Sebagian ulama Syiah[25] membolehkan hal ini dengan beberapa
ketentuan:
Hadits itu
diriwayatkan dari para imam yang ma’shum.
Tidak menyelisihi
riwayat yang dituliskan oleh para ulama Syiah.
Tidak menyelisihi
amalan yang selama ini ada di kalangan mereka.
Salah satu yang
melandasi pandangan ini adalah apa yang diriwayatkan Ja’far al-Shadiq bahwa ia
mengatakan,
“Jika kalian
mengalami suatu perkara yang tidak kalian temukan hukumnya dalam apa yang
diriwayatkan dari kami, maka lihatlah dalam apa yang mereka (kaum awam atau Ahl
al-Sunnah -pen) riwayatkan dari Ali a.s, lalu amalkanlah ia.”
Oleh sebab itu, sebagian kelompok Syiah juga
mengamalkan apa yang diriwayatkan oleh beberapa perawi Ahl al-Sunnah,-seperti
Hafsh ibn Ghiyats, Ghiyats ibn Kallub dan Nuh ibn Darraj- dari para imam
madzhab Imamiyah sesuai
dengan syarat tersebut di atas.[26]
Adapun terkait
dengan kajian al-rijal dari
sudut al-jarh dan al-ta’dil, maka
dalam tradisi hadits Syiah, ke’adalahan seorang perawi dapat ditetapkan dengan
salah satu dari dua hal: (1) tautsiqat khashshah, atau
(2) tautsiqat ‘ammah.

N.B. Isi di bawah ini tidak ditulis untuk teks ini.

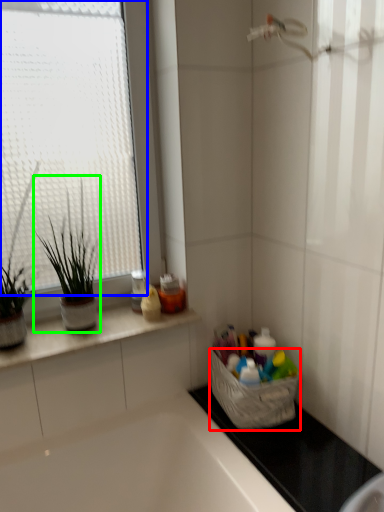 Question: Which object is the farthest from basket (highlighted by a red box)? Choose among these: window (highlighted by a blue box) or houseplant (highlighted by a green box).

Choices:
 (A) window
 (B) houseplant

Answer: (A) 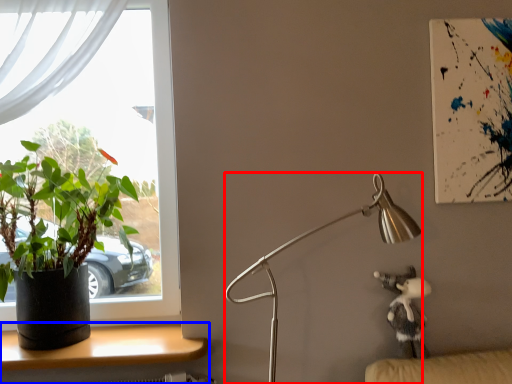 Question: Which of the following is the closest to the observer, lamp (highlighted by a red box) or desk (highlighted by a blue box)?

Choices:
 (A) lamp
 (B) desk

Answer: (A) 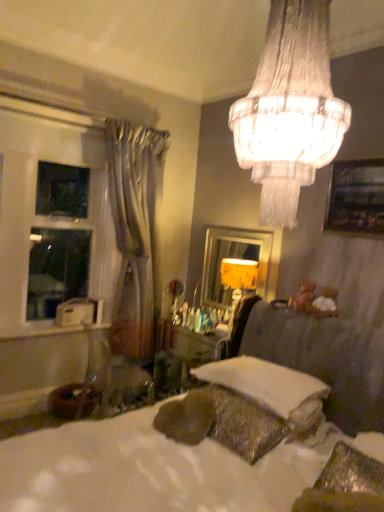 Question: Is crystalline glass chandelier at upper center at the right side of white textured bed at center?

Choices:
 (A) no
 (B) yes

Answer: (B)

Question: Considering the relative sizes of crystalline glass chandelier at upper center and white textured bed at center in the image provided, is crystalline glass chandelier at upper center bigger than white textured bed at center?

Choices:
 (A) yes
 (B) no

Answer: (B)

Question: Does crystalline glass chandelier at upper center come behind white textured bed at center?

Choices:
 (A) yes
 (B) no

Answer: (A)

Question: Considering the relative sizes of crystalline glass chandelier at upper center and white textured bed at center in the image provided, is crystalline glass chandelier at upper center wider than white textured bed at center?

Choices:
 (A) yes
 (B) no

Answer: (B)

Question: Is crystalline glass chandelier at upper center smaller than white textured bed at center?

Choices:
 (A) no
 (B) yes

Answer: (B)

Question: Is white glossy window at left wider or thinner than white textured bed at center?

Choices:
 (A) wide
 (B) thin

Answer: (B)

Question: Which is correct: white glossy window at left is inside white textured bed at center, or outside of it?

Choices:
 (A) inside
 (B) outside

Answer: (B)

Question: In the image, is white glossy window at left positioned in front of or behind white textured bed at center?

Choices:
 (A) behind
 (B) front

Answer: (A)

Question: Considering the relative positions of white glossy window at left and white textured bed at center in the image provided, is white glossy window at left to the left or to the right of white textured bed at center?

Choices:
 (A) left
 (B) right

Answer: (A)

Question: Is white soft pillow at lower center situated inside silvery drapery at left or outside?

Choices:
 (A) inside
 (B) outside

Answer: (B)

Question: In terms of size, does white soft pillow at lower center appear bigger or smaller than silvery drapery at left?

Choices:
 (A) small
 (B) big

Answer: (A)

Question: From a real-world perspective, relative to silvery drapery at left, is white soft pillow at lower center vertically above or below?

Choices:
 (A) below
 (B) above

Answer: (A)

Question: From the image's perspective, is white soft pillow at lower center located above or below silvery drapery at left?

Choices:
 (A) above
 (B) below

Answer: (B)

Question: Is white glossy window at left to the left or to the right of white soft pillow at lower center in the image?

Choices:
 (A) right
 (B) left

Answer: (B)

Question: Is white glossy window at left in front of or behind white soft pillow at lower center in the image?

Choices:
 (A) behind
 (B) front

Answer: (A) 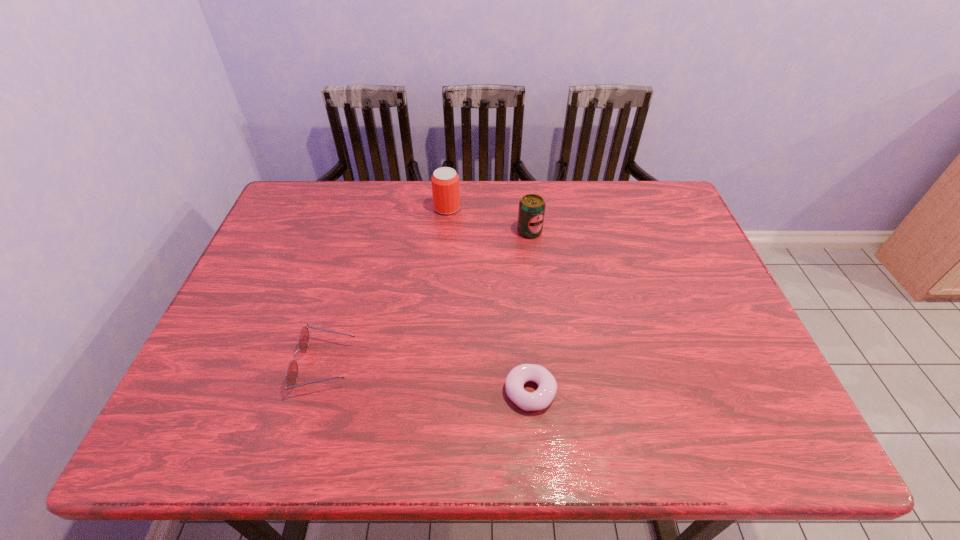 Where is `vacant point located between the leftmost object and the farthest object`? The width and height of the screenshot is (960, 540). vacant point located between the leftmost object and the farthest object is located at coordinates (386, 286).

Where is `free space between the shortest object and the leftmost object`? Image resolution: width=960 pixels, height=540 pixels. free space between the shortest object and the leftmost object is located at coordinates (428, 378).

Image resolution: width=960 pixels, height=540 pixels. In order to click on vacant region between the third tallest object and the second farthest object in this screenshot , I will do `click(427, 298)`.

Where is `vacant area that lies between the second shortest object and the nearer beer can`? This screenshot has width=960, height=540. vacant area that lies between the second shortest object and the nearer beer can is located at coordinates (x=427, y=298).

This screenshot has height=540, width=960. I want to click on empty space that is in between the farther beer can and the second shortest object, so click(386, 286).

Find the location of a particular element. Image resolution: width=960 pixels, height=540 pixels. vacant point located between the third tallest object and the shortest object is located at coordinates (428, 378).

Image resolution: width=960 pixels, height=540 pixels. Find the location of `free space between the third tallest object and the doughnut`. free space between the third tallest object and the doughnut is located at coordinates (428, 378).

The image size is (960, 540). I want to click on object that is the closest to the farther beer can, so click(531, 212).

Identify which object is located as the nearest to the doughnut. Please provide its 2D coordinates. Your answer should be formatted as a tuple, i.e. [(x, y)], where the tuple contains the x and y coordinates of a point satisfying the conditions above.

[(303, 340)]

Where is `free space that satisfies the following two spatial constraints: 1. on the front-facing side of the leftmost object; 2. on the back side of the doughnut`? Image resolution: width=960 pixels, height=540 pixels. free space that satisfies the following two spatial constraints: 1. on the front-facing side of the leftmost object; 2. on the back side of the doughnut is located at coordinates (318, 392). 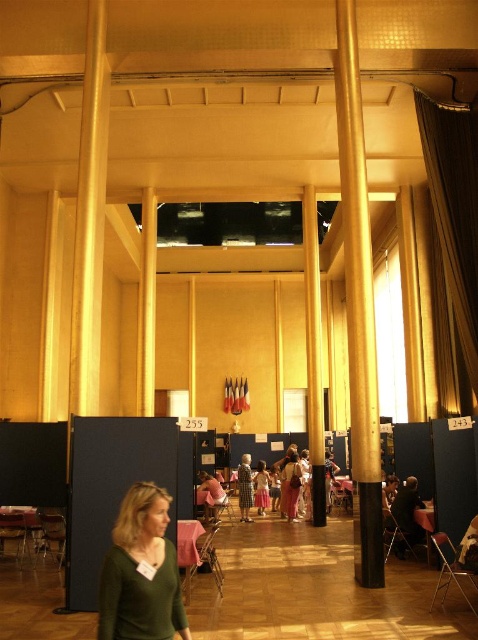 Can you confirm if gold polished metal pillar at center is positioned above pink fabric dress at center?

Yes.

Which is behind, point (344, 20) or point (252, 481)?

The point (252, 481) is behind.

What do you see at coordinates (358, 305) in the screenshot? The width and height of the screenshot is (478, 640). I see `gold polished metal pillar at center` at bounding box center [358, 305].

Locate an element on the screen. gold polished metal pillar at center is located at coordinates (358, 305).

Does point (347, 289) come behind point (219, 493)?

No, it is not.

Between gold polished metal pillar at center and matte pink shirt at center, which one is positioned higher?

Positioned higher is gold polished metal pillar at center.

Between point (373, 467) and point (209, 493), which one is positioned behind?

Point (209, 493)

You are a GUI agent. You are given a task and a screenshot of the screen. Output one action in this format:
    pyautogui.click(x=<x>, y=<y>)
    Task: Click on the gold polished metal pillar at center
    
    Given the screenshot: What is the action you would take?
    pyautogui.click(x=358, y=305)

Can you confirm if plaid fabric dress at center is bigger than pink fabric dress at center?

Indeed, plaid fabric dress at center has a larger size compared to pink fabric dress at center.

Which is in front, point (242, 483) or point (268, 483)?

Positioned in front is point (242, 483).

Measure the distance between point (249, 472) and camera.

The distance of point (249, 472) from camera is 15.02 meters.

Where is `plaid fabric dress at center`? plaid fabric dress at center is located at coordinates (245, 486). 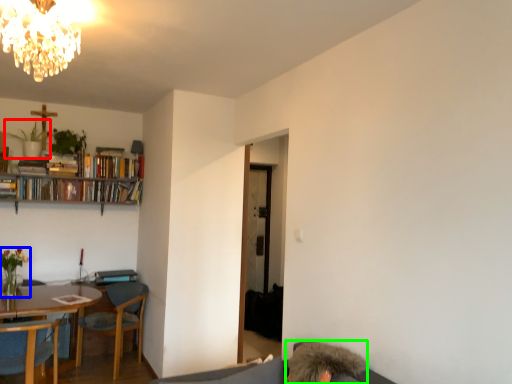 Question: Which object is positioned farthest from plant (highlighted by a red box)? Select from houseplant (highlighted by a blue box) and person (highlighted by a green box).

Tautsiqat pertama
adalah sebuah pemberian rekomendasi untuk satu atau dua perawi tanpa
adanya suatu predikat khusus untuk mereka. Sedangkan yang kedua adalah
pemberian rekomendasi untuk sekelompok orang dengan batasan dan predikat khusus
dan tertentu.[27]
Salah satu contoh tautsiqat khashshah –menurut
mereka- adalah jika salah seorang imam ma’shumatau salah satu ulama terdahulu[28] memberikan rekomendasi akan ketsiqahan seorang
perawi. Maka dalam kondisi semacam ini, ketsiqahan orang itu harus ditetapkan tanpa banyak
komentar.
Ja’far al-Subhany
mengatakan,
“Metode-metode
seperti ini adalah termasuk metode yang dapat menetapkan ke’tsiqah’an seorang
perawi tanpa perlu komentar lagi. Ini adalah metode-metode khusus yang dapat
menetapkan ke’tsiqah’an individu tertentu. Dan ada pula metode-metode umum yang
disebut dengan ‘tautsiqat ‘ammah’, yang dengannya ke’tsiqah’an sekelompok
perawi dapat ditetapkan…”[29]
Adapun tautsiqat ‘ammah yang
dijadikan sandaran penting dalam madzhab Syiah Imamiyah terdiri
dari beberapa kelompok berikut:
Pertama, Ashhab al-Ijma’. Mereka adalah kelompok yang disepakati (ijma’) keshahihan
semua riwayat yang datang dari mereka. Rincian mereka adalah 6 orang dari
murid-murid al-Baqir, 6 orang dari murid-murid al-Shadiq, dan 6 orang dari
murid-murid Musa al-Kazhim.[30]
Banyak dari
kalangan generasi awal –dan juga belakangan- Syiah Imamiyah yang
meyakini bahwa keshahihan semua riwayat yang berasal dari kelompok ini juga
mencakup semua hadits meski diriwayatkan dari orang yang fasik dan melakukan
pemalsuan hadits.[31] Inilah yang kemudian menyebabkan
sebagian mereka membenarkan semua riwayat kelompok ini, meskipun mengandung
hal-hal yang jelas bertentangan dengan prinsip-prinsip Islam, seperti keyakinan
bahwa al-Qur’an telah diselewengkan, sikap ghuluw terhadap para imam, dan yang
lainnya. Hal ini jelas merupakan akibat dari peremehan mereka terhadap upaya
penelitian yang mendalam terhadap al-Rijal dan juga sanad hadits-hadits
mereka.
Kedua, Masyayikh al-Tsiqat. Mereka adalah beberapa orang –yaitu Muhammad ibn Abi
‘Umair, Shafwan ibn Yahya, dan Ahmad ibn Muhammad ibn Abi Nashr al-Bizanty-
yang tidak meriwayatkan dan memursalkan sebuah hadits kecuali dari perawi yang tsiqah.[32]Namun ada
sebagian ulama Syiah yang kemudian tidak mengakui ini sebagai sandaran, dengan
alasan sebagian dari mereka telah dituduh berdusta dan membuat hadits palsu,
bahkan dianggap keluar dari akidah Imamiyah.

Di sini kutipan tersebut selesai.